Bug 441765

Summary: [mdraid] [patch] Boot hang in all recent Fedora kernels
Product: [Fedora] Fedora Reporter: Nicolas Mailhot <nicolas.mailhot>
Component: kernelAssignee: Kernel Maintainer List <kernel-maint>
Status: CLOSED RAWHIDE QA Contact: Fedora Extras Quality Assurance <extras-qa>
Severity: low Docs Contact:
Priority: low    
Version: rawhide   
Target Milestone: ---   
Target Release: ---   
Hardware: All   
OS: Linux   
Whiteboard:
Fixed In Version: Doc Type: Bug Fix
Doc Text:
Story Points: ---
Clone Of: Environment:
Last Closed: 2008-05-02 10:58:10 UTC Type: ---
Regression: --- Mount Type: ---
Documentation: --- CRM:
Verified Versions: Category: ---
oVirt Team: --- RHEL 7.3 requirements from Atomic Host:
Cloudforms Team: --- Target Upstream Version:
Embargoed:
Bug Depends On:    
Bug Blocks: 438943, 439966    
Attachments:
Description Flags
Screen capture
none
successful dmesg
none
Screen capture
none
Blurry but complete screen capture
none
Oops complete screen capture
none
patch none

Description Nicolas Mailhot 2008-04-09 21:24:53 UTC
Description of problem:

I normally do not reboot my always-on rawhide system very often, unless I'm
building my own testing mm kernels. This has not been the case for quite a
while. Recently, however, following the death of the home set-top dvd player,
and a rainy winter day, I remembered my old gaming windows partition and
rebooted on it (also changed the system gfx card).
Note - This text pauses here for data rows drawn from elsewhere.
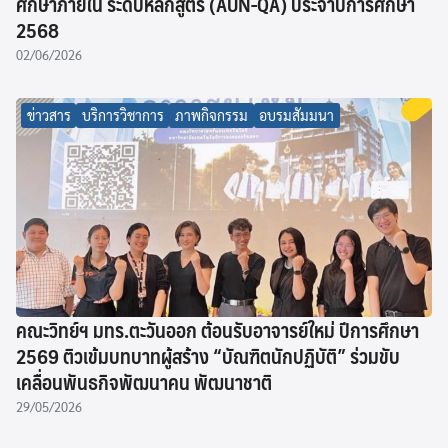
ศึกษาภายใน ระดับหลักสูตร (AUN-QA) ประจำปีการศึกษา
2568
02/06/2026
ข่าวสาร
บริการวิชาการ
ภาพกิจกรรม
อบรมสัมมนา
คณะวิทย์ฯ มทร.ตะวันออก ต้อนรับอาจารย์ใหม่ ปีการศึกษา
2569 ติวเข้มบทบาทผู้สร้าง “บัณฑิตนักปฏิบัติ” ร่วมขับ
เคลื่อนพันธกิจพัฒนาคน พัฒนาชาติ
29/05/2026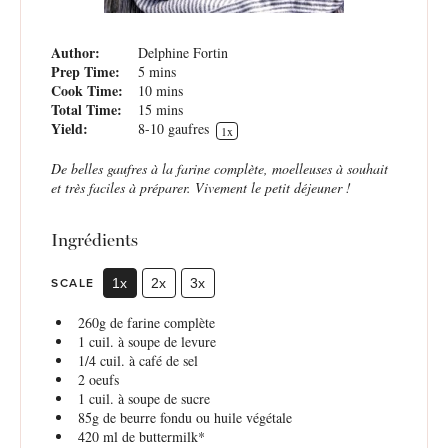
Author:
Delphine Fortin
Prep Time:
5 mins
Cook Time:
10 mins
Total Time:
15 mins
Yield:
8
-
10
gaufres
1
x
De belles gaufres à la farine complète, moelleuses à souhait
et très faciles à préparer. Vivement le petit déjeuner !
Ingrédients
SCALE
1x
2x
3x
260g
de farine complète
1
cuil. à soupe de levure
1/4
cuil. à café de sel
2
oeufs
1
cuil. à soupe de sucre
85g
de beurre fondu ou huile végétale
420
ml de buttermilk*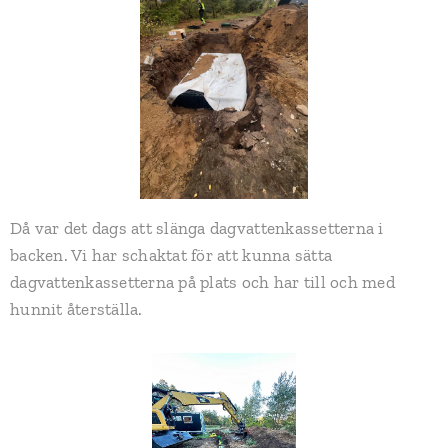
Då var det dags att slänga dagvattenkassetterna i
backen. Vi har schaktat för att kunna sätta
dagvattenkassetterna på plats och har till och med
hunnit återställa.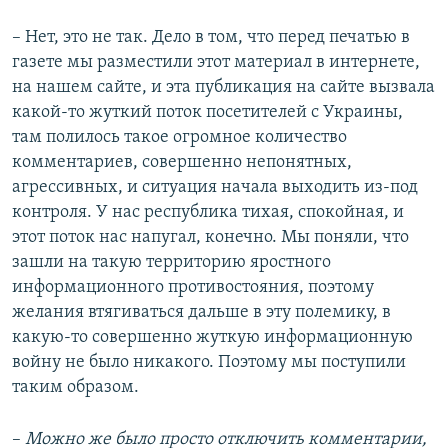
– Нет, это не так. Дело в том, что перед печатью в
газете мы разместили этот материал в интернете,
на нашем сайте, и эта публикация на сайте вызвала
какой-то жуткий поток посетителей с Украины,
там полилось такое огромное количество
комментариев, совершенно непонятных,
агрессивных, и ситуация начала выходить из-под
контроля. У нас республика тихая, спокойная, и
этот поток нас напугал, конечно. Мы поняли, что
зашли на такую территорию яростного
информационного противостояния, поэтому
желания втягиваться дальше в эту полемику, в
какую-то совершенно жуткую информационную
войну не было никакого. Поэтому мы поступили
таким образом.
–​
Можно же было просто отключить комментарии,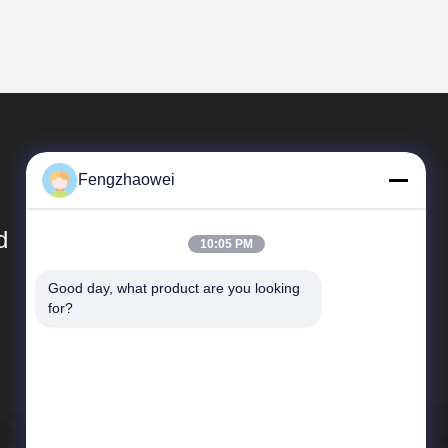
Fengzhaowei
d
10:05 PM
Good day, what product are you looking 
Szybkie Linki
for?
Sitemap
Polityka prywatności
Getting back into linux however proved a challenge. The system would oops on
every recent rawhide kernel 9 times out of 10. Strangely enough my old mm kernel
with the associated old initrd would always boot.

I've now captured a partial oops on a picture (very difficult it scrolls out of
the screen fast). I hope it's sufficient to point investigations in some
directions. I don't know if it's a new bug or something triggered by recent
unrelated rawhide changes. The problems always occurs at udev start time, then
the system quickly gets stuck, and need a reset.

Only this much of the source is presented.